Hepatocellular carcinoma (HCC) is the most common malignant tumor of the liver and the third leading cause of death from cancer. However, currently there is no effective treatment for HCC. It is therefore urgent to develop novel therapeutic approaches for the treatment of HCC. Increasing evidence suggests that being able to modulate specific miRNAs may lead to the development of novel cancer therapies. Our studies (and others) indicate that a microRNA, miR-26a, represses proinflammatory cytokines, especially interleukin 6 (IL-6) and its downstream mediator, signal transducer and activator of transcription 3 (STAT3), suggesting a tumor suppressive role of miR-26a on HCC development. However, the role of miR-26a in HCC development in the setting consisting of both hepatocytes and Kupffer cells in appropriate HCC mouse models has not been determined. Furthermore, whether modulating miR-26a in hepatocytes and/or Kupffer cells can be an effective therapeutic approach for treating HCC has not been tested. The objective of this proposal is to investigate the molecular and cellular mechanisms by which miR-26a overexpression in hepatocytes and Kupffer cells inhibits HCC development. In addition, we have identified small molecules and developed siRNA/RNA in vivo targeted delivery technology that can increase miR-26a expression in the liver. In Aim 1, we will determine the effect of overexpression of miR-26a in hepatocytes and in Kupffer cells on suppression of HCC development. We have generated hepatocyte-specific as well as Kupffer cell-specific miR-26a overexpression transgenic mice. We will use these unique transgenic mouse lines to define the cellular and molecular mechanisms by which miR-26a exerts its effect on HCC. In Aim 2, we will determine the effect of small molecules on miR-26a induction and HCC suppression. We have also developed an innovative siRNA/RNA in vivo targeted delivery technology-- CpG-siRNA/RNA—that enables RNA in vivo delivery into Toll-like Receptor 9-positive Kupffer cells and inflammatory/malignant hepatocytes. CpG-Stat3 siRNA is moving towards clinical trials for glioma and lymphoma patients at City of Hope. We will assess the effect of both CpG-miR-26a and CpG-Stat3 siRNA on HCC development in hepatocytes or/and Kupffer cells in animal models. The proposed studies will not only provide mechanistic insights into pathways underlying HCC but also help to develop effective treatment strategies for HCC.

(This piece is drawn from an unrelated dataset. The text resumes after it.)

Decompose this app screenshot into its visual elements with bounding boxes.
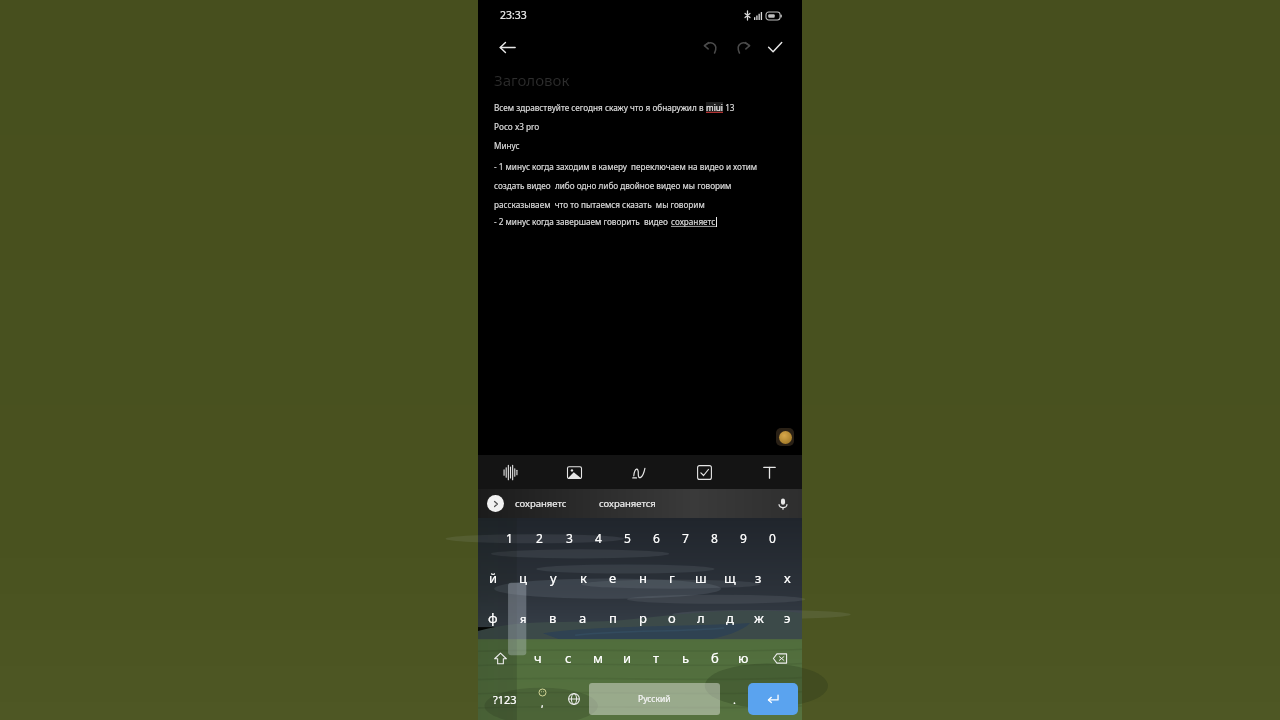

肝细胞癌（HCC）是最常见的肝脏恶性肿瘤，也是第三大病因 死于癌症。然而，目前对HCC没有有效的治疗方法。因此，迫切需要 开发治疗HCC的新治疗方法。越来越多的证据表明， 调节特定的miRNAs可能会导致新的癌症疗法的发展。我们的研究（和其他） 表明微小RNA，miR-26 a，抑制促炎细胞因子，特别是白细胞介素6（IL-6）及其 下游介质，信号转导和转录激活因子3（STAT 3），表明肿瘤 miR-26 a对HCC发展抑制作用然而，miR-26 a在HCC发展中的作用在肝癌中的表达并不明显。 在适当的HCC小鼠模型中，由肝细胞和枯否细胞组成的设置尚未被 测定此外，调节肝细胞和/或枯否细胞中的miR-26 a是否是有效的治疗方法， 用于治疗HCC的治疗方法尚未测试。本提案的目的是调查 miR-26 a在肝细胞和枯否细胞中过表达抑制 HCC开发。此外，我们还鉴定了小分子并开发了体内靶向的siRNA/RNA 该技术可以增加肝脏中miR-26 a的表达。在目标1中，我们将确定 miR-26 a在肝细胞和枯否细胞中的过表达对HCC发展的抑制。我们有 产生肝细胞特异性以及枯否细胞特异性miR-26 a过表达转基因小鼠。我们将 使用这些独特的转基因小鼠系来确定miR-26 a 对HCC有一定的作用。在目标2中，我们将确定小分子对miR-26 a诱导的作用， HCC抑制。我们还开发了一种创新的siRNA/RNA体内靶向递送技术-- CpG-siRNA/RNA-使RNA能够在体内递送到Toll样受体9阳性Kupffer细胞中， 炎症/恶性肝细胞。CpG-Stat 3 siRNA正走向神经胶质瘤的临床试验， 希望之城的淋巴瘤患者我们将评估CpG-miR-26 a和CpG-Stat 3 siRNA对人肝癌细胞系中的细胞凋亡的影响。 动物模型中肝细胞或/和枯否细胞中的HCC发展。这些研究不仅将 为HCC的潜在途径提供机制性见解，同时也有助于开发有效的治疗方法 HCC的战略。